Exercise objective
Transcribe all the data below exactly, leaving its pictures out.

Saved entries

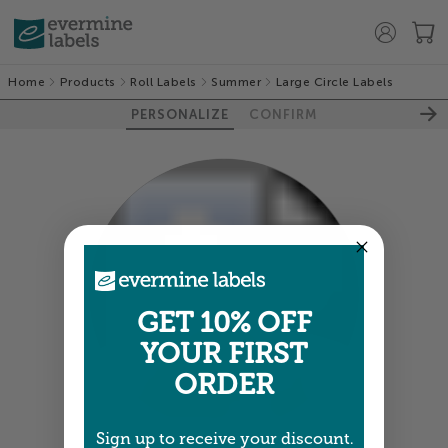
Home
Products
Roll Labels
Summer
Large Circle Labels
PERSONALIZE
CONFIRM
GET 10% OFF
YOUR FIRST
100%
ORDER
Sign up to receive your discount.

Task result
Home
Products
Roll Labels
Summer
Large Circle Labels
PERSONALIZE
CONFIRM
GET 10% OFF
YOUR FIRST
100%
ORDER
Sign up to receive your discount.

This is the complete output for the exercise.